- Born: Gold Coast, Queensland, Australia
- Occupation: Screenwriter
- Writing career
- Language: English
- Notable works: Dance Academy H_{2}O: Just Add Water
- Notable awards: Logie Award International Emmy Award nomination

= Samantha Strauss =

Australian screenwriter

Samantha Strauss is a multi-Logie award winning Australian screenwriter known for the shows Dance Academy, Nine Perfect Strangers and Apple Cider Vinegar.

==Early life and family==
Strauss grew up in Gold Coast, Queensland, and was educated at St Hilda's School, Trinity Lutheran College and Bond University, where she studied Film and Television. She also trained in professional ballet on the Gold Coast, before a fractured back injury forced her to change directions.

==Screenwriting career==
Samantha Strauss is the co-creator and head writer of the 65-part ABC teen drama series Dance Academy. In 2011 the series won the Australian Logie for Most Outstanding Children's Drama and was nominated for an International Emmy Award in the Children and Young People category.

On 22 September 2020, See-Saw Films launched production company Picking Scabs jointly with Strauss.

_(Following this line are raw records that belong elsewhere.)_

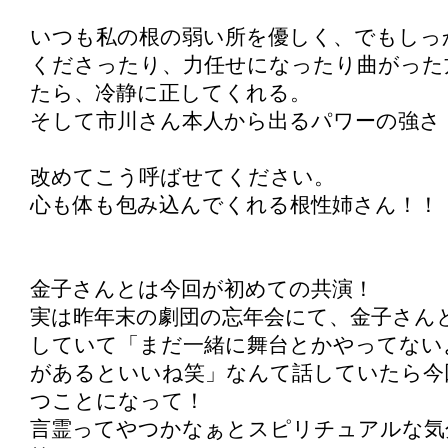
いつも私の根の弱い所を優しく、でもしっ
くださったり、力任せになったり曲がった
たら、冷静に正してくれる。
そして市川さん本人から出るパワーの強さ
改めてこう呼ばせてください。
心も体も包み込んでくれる根性姉さん！！
金子さんとは今回が初めての共演！
実は昨年末の劇団の忘年会にて、金子さん
していて「まだ一緒に舞台とかやってない
があるといいね笑」なんて話していたら今
つことになって！
言霊ってやつかなぁとスピリチュアルな気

She created the 2020 Showcase and Sky Atlantic series The End about three generations of family trying their best to navigate how to live meaningfully and die with dignity. The inspiration for the show came from Strauss's experience watching her grandmother go through life changes after moving into a retirement village she thought she would hate.

She was a writer on the 2021 Hulu series Nine Perfect Strangers, based on the novel by Australian writer Liane Moriarty.

Strauss created the Logie award winning 2025 Netflix series Apple Cider Vinegar about the convicted scammer and health influencer Belle Gibson. She was shortlisted for Betty Roland Prize for Scriptwriting, NSW Premier's Literary Awards, for episode 1.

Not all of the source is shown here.